Turtle River State Park west on HWY2 about 30 or so miles west of you has stocked trout in the stream. Look it up with a web search, get the phone number and call to see if they have stocked it this fall. It was too hot and low water did in most of the fish this summer, but if there was a fall stocking, there should be some there. MN has some trout streams that are relatively close, but MN trout season in this area closes Oct. 1.


----------



## TRAVYTROUT (Sep 20, 2006)

thanks i talked to the camp host at turtle river and was told they probably wont stock it this year with the water being so low i think ill go have a try for some hold overs from last year.
any suggestions on patterns to try?


----------



## njsimonson (Sep 24, 2002)

I have caught them there on PTNs and Montana nymphs. That was early in the year though, right after stocking. You may want to hold off til next April, or target deeper pools right now.

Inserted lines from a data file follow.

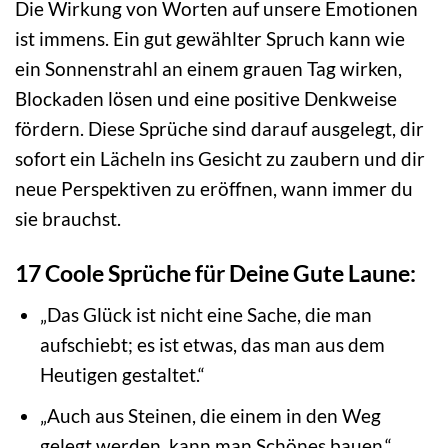
Die Wirkung von Worten auf unsere Emotionen
ist immens. Ein gut gewählter Spruch kann wie
ein Sonnenstrahl an einem grauen Tag wirken,
Blockaden lösen und eine positive Denkweise
fördern. Diese Sprüche sind darauf ausgelegt, dir
sofort ein Lächeln ins Gesicht zu zaubern und dir
neue Perspektiven zu eröffnen, wann immer du
sie brauchst.
17 Coole Sprüche für Deine Gute Laune:
„Das Glück ist nicht eine Sache, die man
aufschiebt; es ist etwas, das man aus dem
Heutigen gestaltet.“
„Auch aus Steinen, die einem in den Weg
gelegt werden, kann man Schönes bauen.“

The creek chubs are always fun on the fly too...and big common shiners.


----------



## Hawkeye_90 (Sep 30, 2006)

try a nymph maybe a small pheasent tail. I was at a stocked lake here in Mt and I had good luck with a really small scud.


----------



## TRAVYTROUT (Sep 20, 2006)

Thanks Ill have to tie some up.
I heard they stocked turtle river, I think Ill go sunday and try it out.


----------



## Duckslayer100 (Apr 7, 2004)

Did you end up making it out Sunday?

How'd it go?


----------



## TRAVYTROUT (Sep 20, 2006)

I didnt get a chance to the move and finding a house. getting in the way of fishing.
hopefully this weekend ill go.
i talked with some others that went they caught a couple between the
6-8 inch range.


----------



## tallgrasser (Nov 18, 2005)

If you're up for a drive there's a hundred miles or more of spring creeks in SE MN just around Rochester. Some are open all year. It's called the Driftless area. Those spring creeks have brookies, rainbows and browns


----------



## TRAVYTROUT (Sep 20, 2006)

that sounds exactly like what im into 
just cant beat the taste of a nice brookie or brown
thanks


----------